Wednesday, February 06, 2013
Journey To The West
Stephen Chow, Derek Kwok
The story: Xuanzang (Wen Zhang) is a demon hunter whose weapon of choice is singing from the book of 300 Nursery Rhymes. Fellow demon hunter Duan (Shu Qi), who works with spiffy magical flying rings, ridicules Xuanzang at first but soon falls for him. The demons who threaten them include the powerful Monkey King Sun Wukong (Huang Bo) and the rapacious KL Hogg (Chen Bing Qiang).
Despite bearing the same English title as the beloved classical Chinese novel about Buddhist monk Xuanzang’s pilgrimage to obtain sutras, this movie is actually a prequel to the story.
Xuanzang is not yet a monk but a good-hearted demon hunter with a mop of unruly hair. Sun Wukong, Sha Wujing and Piggy, inscrutably named KL Hogg here, are not yet his disciples – they are demons to be conquered. The film is quite episodic as Xuanzang confronts one challenge after another, each more potent than the last – a water demon, a pig demon and, finally, the monkey demon.
While the pacing could have been tighter, particularly for the first battle, directors Stephen Chow (CJ7, 2008) and Derek Kwok (Gallants, 2010) manage to keep one entertained throughout.
The water demon plagues a picturesque fishing village, which turns into an inventive backdrop for the battle. Wooden walkways turn into ramps and seesaws as Xuanzang tries to save the villagers from the demon’s jaws.
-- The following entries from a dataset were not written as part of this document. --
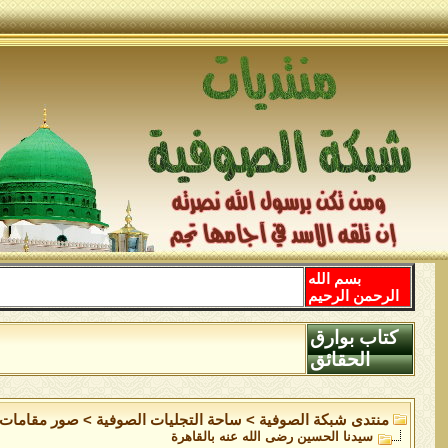
بسم الله
الرحمن الرحيم
كتاب بوارق
الحقائق
منتدى شبكة الصوفية
>
ساحة التجليات الصوفية
>
صور مقامات 
سيدنا الحسين رضى الله عنه بالقاهرة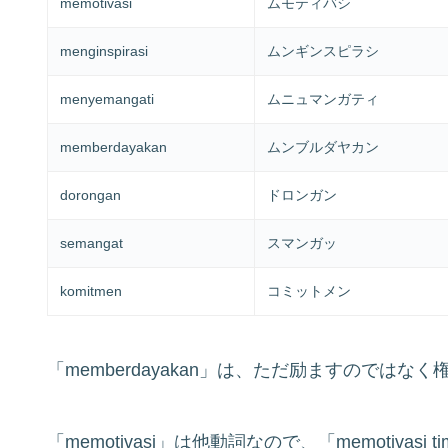
memotivasi
ムモティバシ
menginspirasi
ムンギンスピラシ
menyemangati
ムニュマンガティ
memberdayakan
ムンブルダヤカン
dorongan
ドロンガン
semangat
スマンガッ
komitmen
コミットメン
「memberdayakan」は、ただ励ますのでは
「memotivasi」は他動詞なので、「memotiv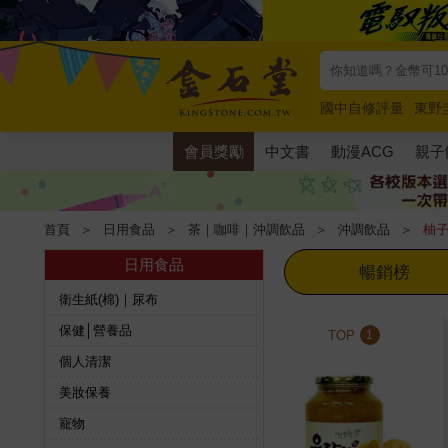
國中自修評量
東野
唯紅花綻放
奧德賽
會員獎勵
中文書
動漫ACG
親子
首頁
＞
日用食品
＞
茶｜咖啡｜沖調飲品
＞
沖調飲品
＞
柚
日用食品
暢銷榜
衛生紙(棉)｜尿布
保健│營養品
TOP
1
個人清潔
美妝保養
寵物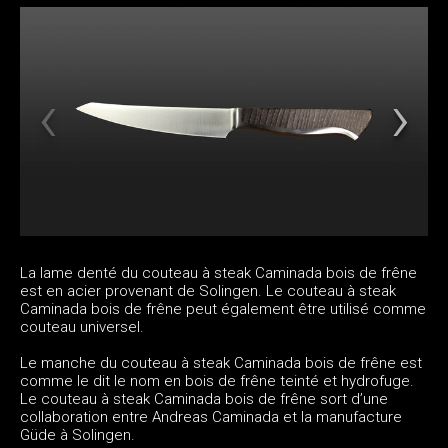
La lame denté du couteau à steak Caminada bois de frêne
est en acier provenant de Solingen. Le couteau à steak
Caminada bois de frêne peut également être utilisé comme
couteau universel.
Le manche du couteau à steak Caminada bois de frêne est
comme le dit le nom en bois de frêne teinté et hydrofuge.
Le couteau à steak Caminada bois de frêne sort d’une
collaboration entre Andreas Caminada et la manufacture
Güde à Solingen.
The humour runs the gamut from low-brow (it takes a plus-sized girl to toss the demon onto land by jumping on the upraised end of a seesaw) to the sublimely ridiculous (Xuanzang sings a nursery rhyme to subdue the monster).
Adding to the fun are kooky characters, from a demon hunter with one giant foot to the crafty, almost Gollum-like Sun Wukong. Wen Zhang, who touched hearts playing an autistic character in Ocean Heaven (2010), is a hoot here as he has no qualms making a fool of himself. In a hilarious scene, Xuanzang is made to dance seductively in front of two other men and Wen totally gets into it.
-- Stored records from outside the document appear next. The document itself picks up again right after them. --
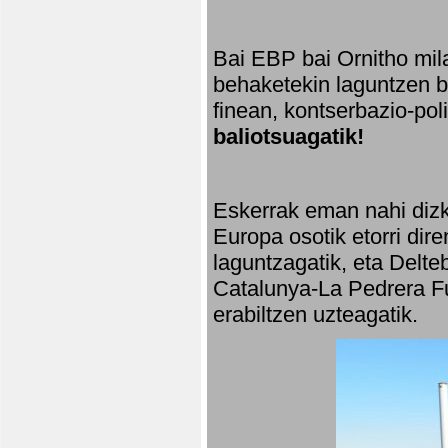
Bai EBP bai Ornitho mila
behaketekin laguntzen ba
finean, kontserbazio-po
baliotsuagatik!
Eskerrak eman nahi dizki
Europa osotik etorri dir
laguntzagatik, eta Delte
Catalunya-La Pedrera Fu
erabiltzen uzteagatik.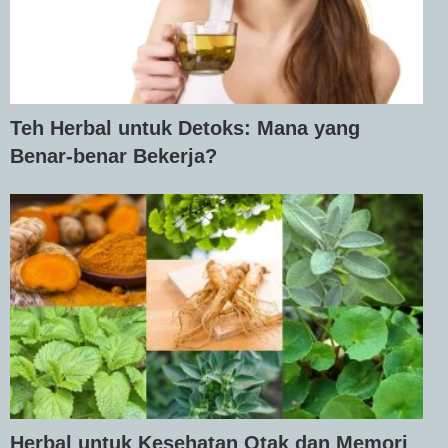
Teh Herbal untuk Detoks: Mana yang
Benar-benar Bekerja?
Herbal untuk Kesehatan Otak dan Memori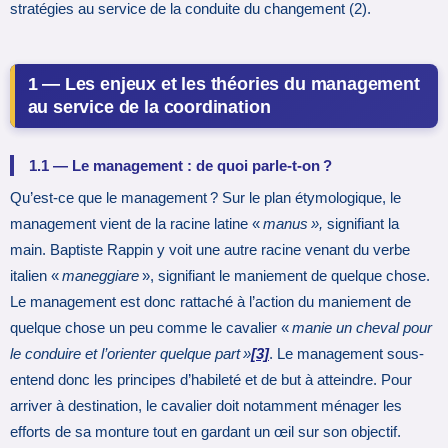
stratégies au service de la conduite du changement (2).
1 — Les enjeux et les théories du management
au service de la coordination
1.1 — Le management : de quoi parle-t-on
?
Qu’est-ce que le management ? Sur le plan étymologique, le
management vient de la racine latine «
manus »,
signifiant la
main. Baptiste Rappin y voit une autre racine venant du verbe
italien «
maneggiare
», signifiant le maniement de quelque chose.
Le management est donc rattaché à l’action du maniement de
quelque chose un peu comme le cavalier «
manie un cheval pour
le conduire et l’orienter quelque part »
[3]
. Le management sous-
entend donc les principes d’habileté et de but à atteindre. Pour
arriver à destination, le cavalier doit notamment ménager les
efforts de sa monture tout en gardant un œil sur son objectif.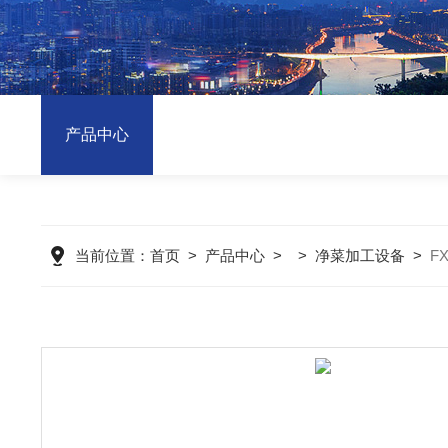
产品中心
当前位置：
首页
>
产品中心
> >
净菜加工设备
>
F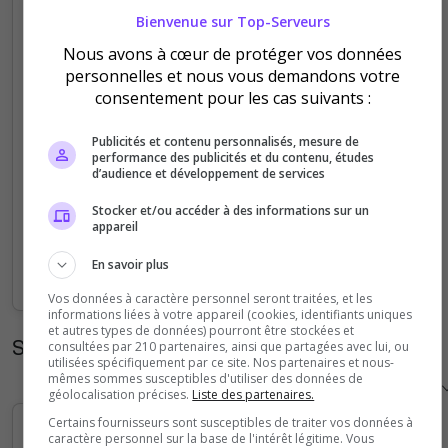
Bienvenue sur Top-Serveurs
5
Nous avons à cœur de protéger vos données
personnelles et nous vous demandons votre
4
consentement pour les cas suivants :
3
Publicités et contenu personnalisés, mesure de
performance des publicités et du contenu, études
2
d’audience et développement de services
Stocker et/ou accéder à des informations sur un
1
appareil
0
En savoir plus
Sep
Oct
Nov
Dec
Jan
Feb
Mar
Apr
May
Jun
Jul
Aug
Vos données à caractère personnel seront traitées, et les
informations liées à votre appareil (cookies, identifiants uniques
et autres types de données) pourront être stockées et
Statistiques horaires
consultées par 210 partenaires, ainsi que partagées avec lui, ou
utilisées spécifiquement par ce site. Nos partenaires et nous-
mêmes sommes susceptibles d'utiliser des données de
géolocalisation précises.
Liste des partenaires.
Certains fournisseurs sont susceptibles de traiter vos données à
caractère personnel sur la base de l'intérêt légitime. Vous
5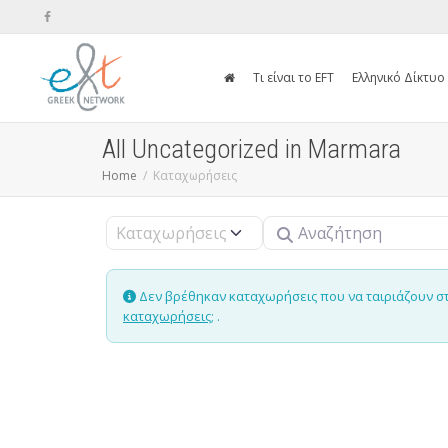
Τι είναι το EFT
Ελληνικό Δίκτυο
All Uncategorized in Marmara
Home
Καταχωρήσεις
Αναζήτηση
Select search type
Δεν βρέθηκαν καταχωρήσεις που να ταιριάζουν στην
καταχωρήσεις;
.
At the same time, he conveys the essential innocence of the character and the struggle Xuanzang faces in coming to terms with his feelings for Duan.
Shu Qi, for once in her career, gets to be gauche and uncouth as Duan, whose warped idea of courtship is to trick Xuanzang into having sex with her. It is fun watching the actress who usually plays sexy urbanite roles needing lessons on how to seduce a man. That her relationship with Xuanzang means something more than a gag is credit to the film-makers.
Chow had previously starred in the two-part modern classic A Chinese Odyssey (2004), a loose adaptation of Journey To The West. In it, he utters a key piece of dialogue about loving someone for 10,000 years. There is actually an entry in the Baidu online encyclopaedia on this.
He uses it again here, with a moving twist to it. When Xuanzang finally attains enlightenment, the price he pays is a devastating one.
Chow may give the impression that he is a crude and rough director given his association with nonsensical comedies but he is actually a very thoughtful one. Little details – from the book of nursery rhymes to Duan’s ring – serve different purposes at different points in the movie and yet, at the end, it all makes sense. This was a journey worth taking.